Car-sharing is here to stay amid rise in membership sign-ups, say observers
This comes amid soaring Certificate of Entitlement (COE) premiums, which have made owning a car too expensive for some people.
SINGAPORE: Car-sharing companies in Singapore are seeing a 30 to 50 per cent jump in user sign-ups over the past year.
This comes amid soaring Certificate of Entitlement (COE) premiums, which have made owning a car too expensive for some.
But observers told CNA that car-sharing is here to stay even if COE prices fall.
CHEAPER THAN OWNING A CAR
Car-sharing user Teng Jia Wei, for instance, signed up for a car-sharing service five years ago.
He had once expected to purchase his own car one day. But these days, it seems like car-sharing might be a permanent lifestyle choice for him.
“Car-sharing is much cheaper than owning a car. Nowadays, the COE is very expensive. So I'll prefer to use car-sharing instead,” said Mr Teng.
“For myself, I'll need to send my parents and siblings around. When we go out to eat, I'll need a bigger car to bring them around.”
One upside of car-sharing that he enjoys is the variety of vehicles located near his home that he can choose from with just a few clicks on his phone application.
The affordability is another factor driving him to use such services, said Mr Teng, who pays about S$9 (US$6.72) an hour to book a Toyota Vios.
Car-sharing company TribeCar said it has seen an increase in user sign-ups of about 30 per cent in the past year. However, the prices may not stay low for long, said the firm.
“We do have concerns if the COE continues to stay this high for the next couple of years,” said Mr Adrian Lee, co-founder of TribeCar.
“For many services such as ours, we can still supplement and keep costs low if we retain the use of the slightly older vehicles.

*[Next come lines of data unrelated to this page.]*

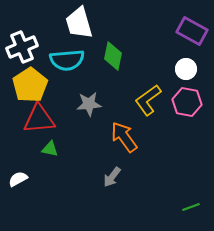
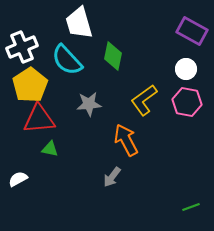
cyan semicircle: rotated 52 degrees clockwise
yellow L-shape: moved 4 px left
orange arrow: moved 2 px right, 3 px down; rotated 8 degrees clockwise
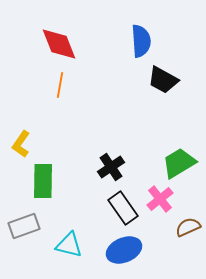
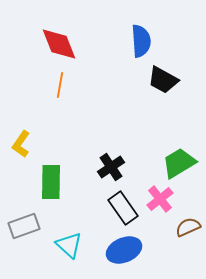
green rectangle: moved 8 px right, 1 px down
cyan triangle: rotated 28 degrees clockwise
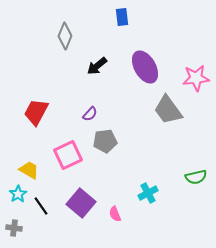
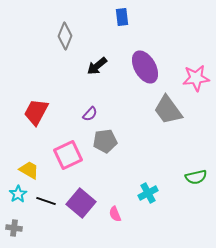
black line: moved 5 px right, 5 px up; rotated 36 degrees counterclockwise
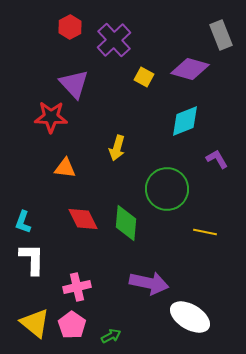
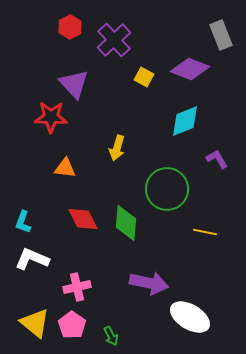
purple diamond: rotated 6 degrees clockwise
white L-shape: rotated 68 degrees counterclockwise
green arrow: rotated 90 degrees clockwise
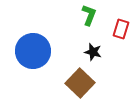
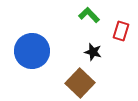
green L-shape: rotated 65 degrees counterclockwise
red rectangle: moved 2 px down
blue circle: moved 1 px left
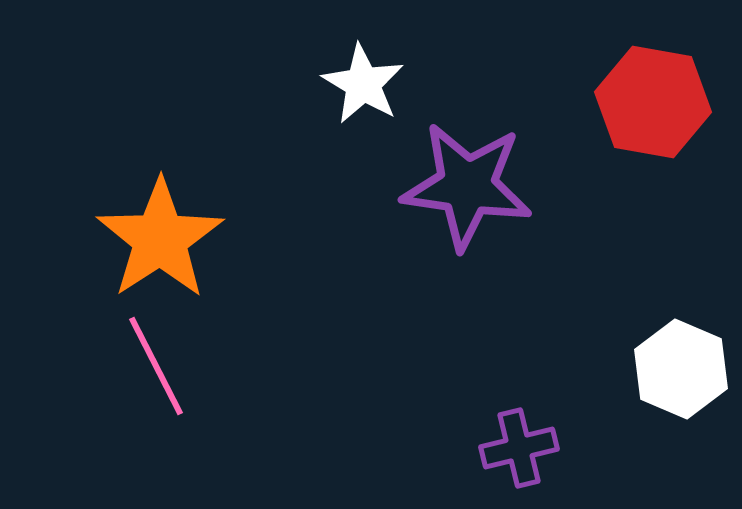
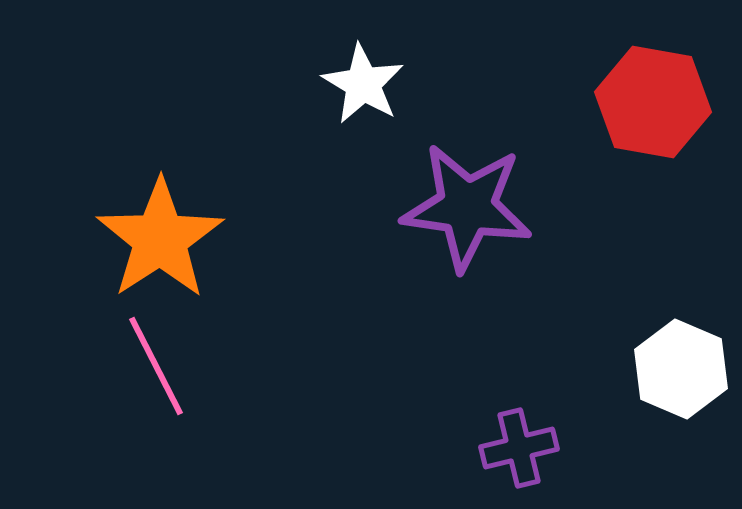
purple star: moved 21 px down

However, if those older vehicles have to be replaced with brand new vehicles, then costs may drastically increase.
“So we look to the government to intervene and moderate such costs for our customers.”
HIGH COE PREMIUMS
Mr Lee, who is also the vice-president of the Vehicle Rental Association Singapore, said it is a common sentiment echoed by other car-rental and car-sharing companies, which are worried that the high COE prices will translate to higher operating costs.
TribeCar, which has about 1,400 vehicles across Singapore, does not intend to drastically change its fleet size given the high COE premiums.
“Instead, we are looking at ways to refresh the fleet and make sure the customer experience is still good,” said Mr Lee, adding that the biggest priority is to keep costs low.
“At the same time, we are experimenting with new business models, such as engaging private car owners to rent out their cars on our platform on the weekends.”
COE premiums for larger cars have stayed above S$100,000 since October last year. The government has brought forward the supply of COEs from peak years in a bid to quell prices.
In the latest bidding exercise on Nov 22, premiums for larger and more powerful cars in Category B rose to S$135,336 from S$110,001.
Open category COEs, which can be used for any vehicle type but end up being used mainly for large cars, also went up to S$135,002 from S$125,011.
Meanwhile, premiums for Category A cars, or those 1,600cc and below with horsepower not exceeding 130bhp, closed at S$85,001.
GOING CAR-LITE
The move away from owning a car is a reflection of Singapore's shift towards going car-lite, said analysts.
“We have to realise that Singapore cannot sustain a lot of cars on our small island because of our limited space,” said Associate Professor Raymond Ong of the Department of Civil and Environmental Engineering at the National University of Singapore (NUS), adding that the country also needs space for other needs.
He believes that there could be a slight dip in users if car-sharing companies raise prices due to the higher costs of buying a car.
Yet he expects car-sharing behaviour to stay as commuters, particularly younger people, grow more environmentally conscious.
They believe “in a much more sustainable transportation, rather than owning an asset that they will only use on specific times of the day”, Dr Ong said.
“They will rather go for sharing services, whereby it is on a as-need basis.”
For instance, younger people make up the bulk of TribeCar’s users. This year alone, almost 70 per cent of those who signed up with it were aged 18 to 35.
To support Singapore’s car-lite aspirations, public transport, walking and cycling infrastructures are being ramped up to help commuters travel seamlessly, said Dr Ong.
“There is a general trend for younger segments of the population to be less likely to own a car or to be less likely to even have a licence to drive.”
He believes more people will walk and cycle, or use public transport for daily commutes in future, and use car sharing or ride sharing occasionally.
“We may actually see that we have multiple users using one car, and this means that there’s a more efficient use of a vehicle. We may have less vehicles on the road,” said Dr Ong.
“Basically, if there are less cars on the roads and a more efficient use of transport modes, there will be a lower carbon emission from the land transport sector.”